From the Greek word "ABAX", meaning "calculating board" or "calculating table". Invented by the Chinese, the first record of the abacus was from a sketch of one in a book from the Yuan Dynasty (14th Century). Its Mandarin name is "Suan Pan" which means "caculating plate". Chinese abacus is often referred to as the "first computer" because it was used as a mathematic model for early electronic computers. The abacus can be used to add, subtract, multiply and divide as well as work with sophisticated mathematical problems such as fractions and square root.

In Asian countries it is not unusual to see shopkeepers and street vendors using an abacus to calculate invoices, especially where electricity is not convenient. Some elderly residents actually prefer the abacus over newer electronic devices. The calculations made on an abacus are immediate, with the device retaining the results in "visual storage" much like a computer display. All one has to do is read off the answer. Some say that since it has a better "keyboard" than the Western calculators, an abacus is actually faster when working with large amounts of numbers.

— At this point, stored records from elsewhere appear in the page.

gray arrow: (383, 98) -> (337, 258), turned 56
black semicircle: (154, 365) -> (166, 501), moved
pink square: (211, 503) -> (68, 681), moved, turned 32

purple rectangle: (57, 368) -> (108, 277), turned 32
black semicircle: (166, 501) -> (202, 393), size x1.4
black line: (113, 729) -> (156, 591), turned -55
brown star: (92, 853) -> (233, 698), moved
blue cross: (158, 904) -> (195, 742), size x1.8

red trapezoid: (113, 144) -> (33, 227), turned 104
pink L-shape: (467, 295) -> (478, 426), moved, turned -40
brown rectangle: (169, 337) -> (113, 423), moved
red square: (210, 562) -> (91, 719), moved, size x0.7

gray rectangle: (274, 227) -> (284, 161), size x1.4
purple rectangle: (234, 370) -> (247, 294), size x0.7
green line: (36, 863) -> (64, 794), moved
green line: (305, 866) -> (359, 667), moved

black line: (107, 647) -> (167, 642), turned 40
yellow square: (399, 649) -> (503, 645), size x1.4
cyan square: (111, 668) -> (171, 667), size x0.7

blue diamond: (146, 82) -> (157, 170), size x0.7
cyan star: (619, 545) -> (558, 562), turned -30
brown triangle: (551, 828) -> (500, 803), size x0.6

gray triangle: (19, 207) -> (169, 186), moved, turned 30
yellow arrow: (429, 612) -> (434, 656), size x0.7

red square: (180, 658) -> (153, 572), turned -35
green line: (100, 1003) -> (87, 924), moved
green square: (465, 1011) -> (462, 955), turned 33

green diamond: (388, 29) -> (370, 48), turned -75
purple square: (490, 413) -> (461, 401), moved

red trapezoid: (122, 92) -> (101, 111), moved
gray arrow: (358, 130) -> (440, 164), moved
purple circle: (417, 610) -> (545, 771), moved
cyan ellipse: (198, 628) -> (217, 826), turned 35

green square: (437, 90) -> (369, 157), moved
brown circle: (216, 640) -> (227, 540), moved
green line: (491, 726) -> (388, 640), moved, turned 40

While Westerners are used to seeing "miniature" abacus models in gift shops, usually made of brass, the preferred models are larger (around 14" wide), with frame and beads made of good quality, well-seasoned wood. The Abacus has a horizontal center bar with rows of beads above and below (Chinese style has 2 beads above and 5 beads below the bar). Numbers are calculated from this dividing bar. The result (answer) is then read back using the same center bar, from left to right. The beads are moved (added or subtracted) by moving them to or from this center bar, and they are used to "store" the numerical values.

Each vertical row of beads represents a multiple of 10 (10,000, 1,000, 100, 10, and 1). The beads below the center bar represent one unit of that row (the beads in the rightmost column represent 1 unit, the beads in the row next to the rightmost column represent 10 units each, etc.) The beads in each row above the center dividing bar represent five units of that row.

The beads must be pushed against the center bar to be counted (the bottom beads must be pushed upwards to add value, the top beads must be pushed downwards to add value). To subtract values, the beads are pushed away from the center divider bar.